Member Austin Quig-Hartman sent in a reference to this very cool clock project by Che-Wei Wang.  It reminds me of a clock version of Art Ganson’s “Machine with Concrete.”  What I find really interesting is that the designer ended up with  3.16 billion cycles which is basically the average number of beats a human heart will beat in a lifetime.  I am not convinced the little belt drives will make it very long into the future, but a beautiful execution and thought process all around.

From the designers write up:

Can we watch decay? Can we see glass as a fluid slowly slumping and deforming over time? Everything is in constant flux, yet we consider many things around us static and fixed. 3.16 Billion Cycles is an attempt to unravel a seemingly unchanging 100 years into a set of relationships in digestible increments.

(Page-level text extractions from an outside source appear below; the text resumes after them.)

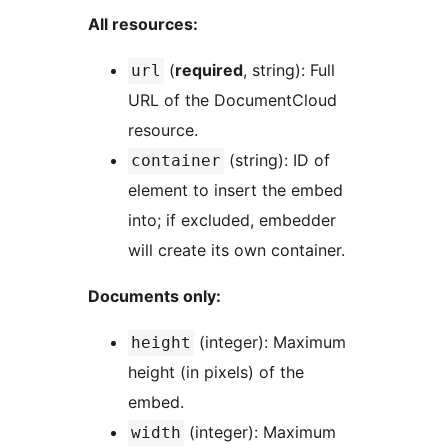
All resources:
(
required
, string): Full
url
URL of the DocumentCloud
resource.
(string): ID of
container
element to insert the embed
into; if excluded, embedder
will create its own container.
Documents only:
(integer): Maximum
height
height (in pixels) of the
embed.
(integer): Maximum
width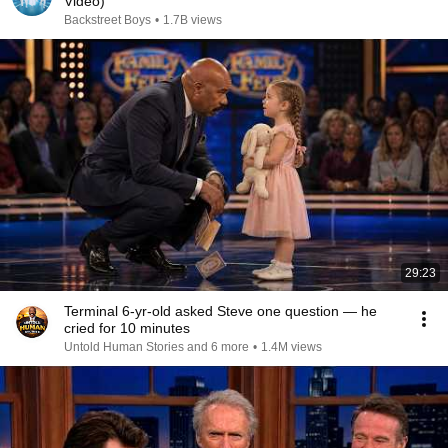
Video)
Backstreet Boys
•
1.7B views
29:23
Terminal 6-yr-old asked Steve one question — he
cried for 10 minutes
Untold Human Stories and 6 more
•
1.4M views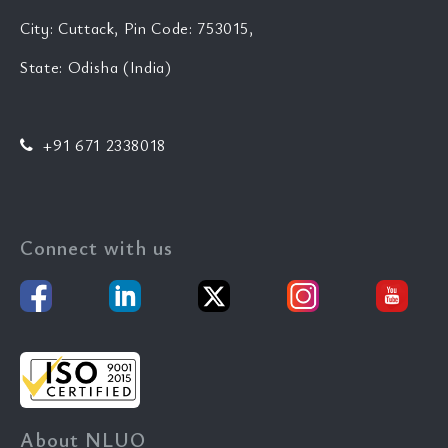
City: Cuttack, Pin Code: 753015,
State: Odisha (India)
+91 671 2338018
Connect with us
About NLUO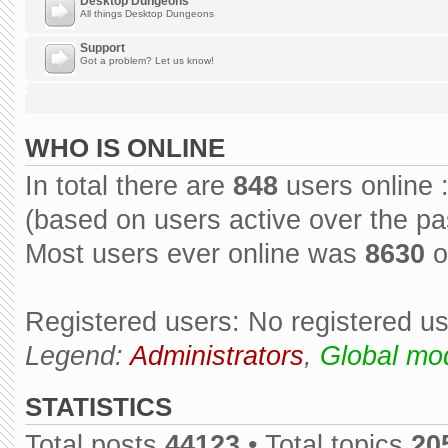
Desktop Dungeons
All things Desktop Dungeons
Support
Got a problem? Let us know!
WHO IS ONLINE
In total there are
848
users online 
(based on users active over the pa
Most users ever online was
8630
o
Registered users: No registered u
Legend:
Administrators
,
Global mo
STATISTICS
Total posts
44123
• Total topics
20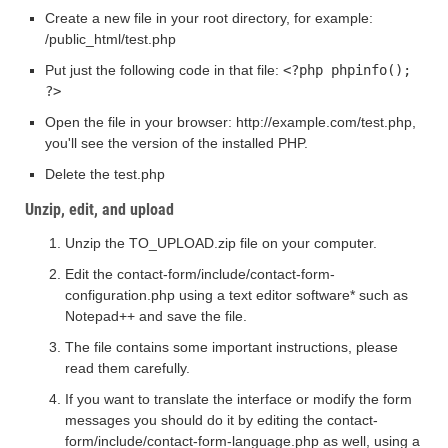
Create a new file in your root directory, for example:
/public_html/test.php
Put just the following code in that file:
<?php phpinfo();
?>
Open the file in your browser: http://example.com/test.php,
you'll see the version of the installed PHP.
Delete the test.php
Unzip, edit, and upload
Unzip the TO_UPLOAD.zip file on your computer.
Edit the contact-form/include/contact-form-
configuration.php using a text editor software* such as
Notepad++ and save the file.
The file contains some important instructions, please
read them carefully.
If you want to translate the interface or modify the form
messages you should do it by editing the contact-
form/include/contact-form-language.php as well, using a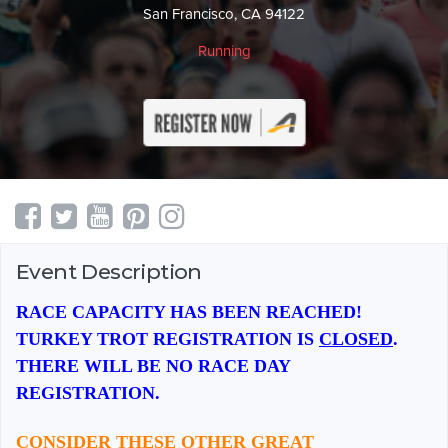
San Francisco, CA 94122
Running
Event Description
RACE CAPACITY HAS BEEN REACHED!
TURKEY TROT REGISTRATION IS
CLOSED
.
THERE WILL BE NO RACE DAY
REGISTRATION.
CONSIDER THESE OTHER GREAT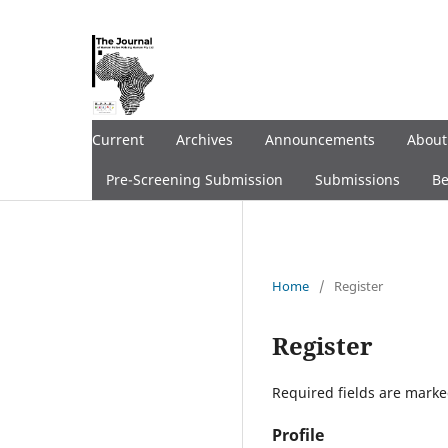
Current
Archives
Announcements
Abou
Pre-Screening Submission
Submissions
Be
Home
/
Register
Register
Required fields are marke
Profile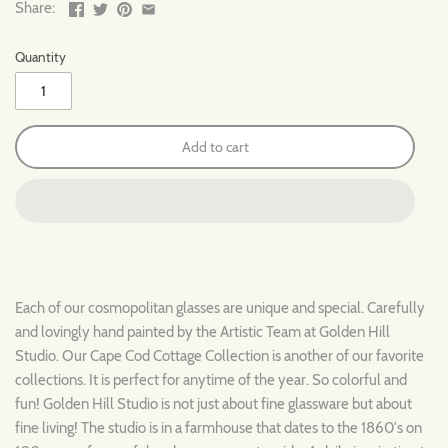
Share:
Quantity
Add to cart
Each of our cosmopolitan glasses are unique and special. Carefully
and lovingly hand painted by the Artistic Team at Golden Hill
Studio. Our
Cape Cod
Cottage
Collection is another of our favorite
collections. It is perfect for anytime of the year. So colorful and
fun! Golden Hill Studio is not just about fine glassware but about
fine living! The studio is in a farmhouse that dates to the 1860's on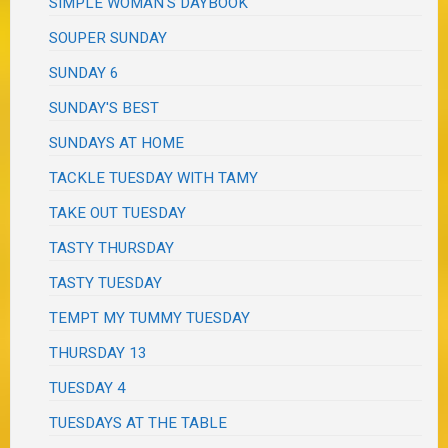
SIMPLE WOMAN'S DAYBOOK
SOUPER SUNDAY
SUNDAY 6
SUNDAY'S BEST
SUNDAYS AT HOME
TACKLE TUESDAY WITH TAMY
TAKE OUT TUESDAY
TASTY THURSDAY
TASTY TUESDAY
TEMPT MY TUMMY TUESDAY
THURSDAY 13
TUESDAY 4
TUESDAYS AT THE TABLE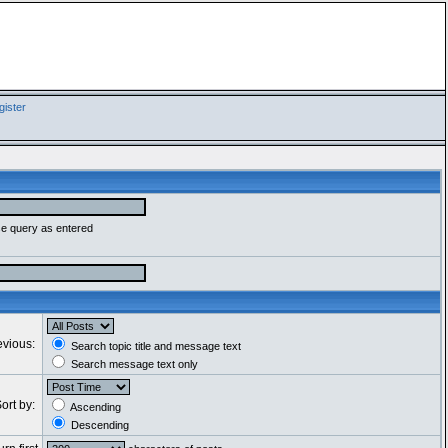
ister
se query as entered
evious:
Search topic title and message text
Search message text only
ort by:
Ascending
Descending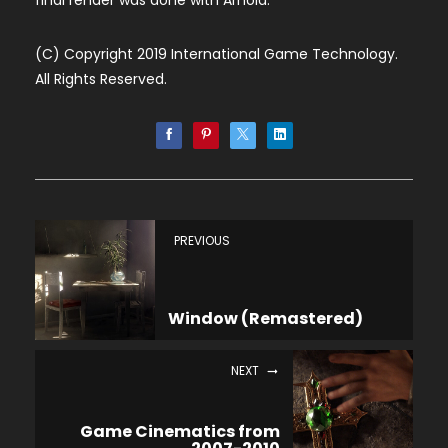
final render was done with Arnold.
(C) Copyright 2019 International Game Technology.
All Rights Reserved.
PREVIOUS
Window (Remastered)
NEXT
Game Cinematics from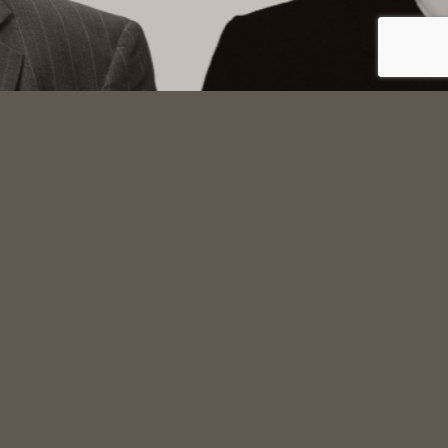
Main Office
3rd Floor, Union Bank Building
612 View Street, Victoria, BC, Canada, V8W 1J5
GET DIRECTIONS
Parking is available in the Bay Centre Parkade
accessible from View Street. Street parking is also
available on View and Broad Streets.
Oak Bay Office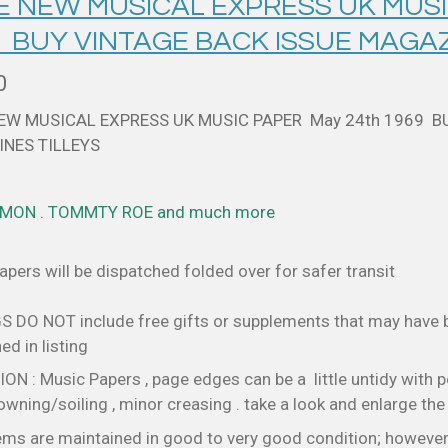
 E NEW MUSICAL EXPRESS UK MUSI
9 BUY VINTAGE BACK ISSUE MAGAZ
0
NEW MUSICAL EXPRESS UK MUSIC PAPER May 24th 1969 B
NES TILLEYS
IMON . TOMMTY ROE and much more
pers will be dispatched folded over for safer transit
S DO NOT include free gifts or supplements that may have
d in listing
N : Music Papers , page edges can be a little untidy with p
wning/soiling , minor creasing . take a look and enlarge th
ems are maintained in good to very good condition; however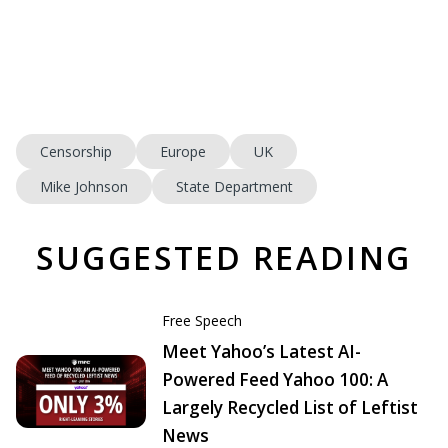
Censorship
Europe
UK
Mike Johnson
State Department
SUGGESTED READING
Free Speech
Meet Yahoo’s Latest AI-
Powered Feed Yahoo 100: A
Largely Recycled List of Leftist
News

A 60 rpm (revolutions per minute) motor drives the entire mechanism. It rotates once every second. The following pulley rotates once every 5 seconds (1:5 ratio). The next rotates once every 60 seconds or 1 minute. Then 5 minutes, 1 hour, 1 day, 1 month, 1 year, and 1 decade. The decade wheel carries the load of the large arc. The large arc rotates once every century. The final ratio between the 60 rpm motor and the large arc is approximately 1:31.6 billion.

Each wheel is marked with a black nut to highlight a position that could be tracked over time. Along the arc, 100 lines mark the divisions of each passing year. When the clock finally reaches the end of a 100 year cycle, the arc falls off its track onto the floor.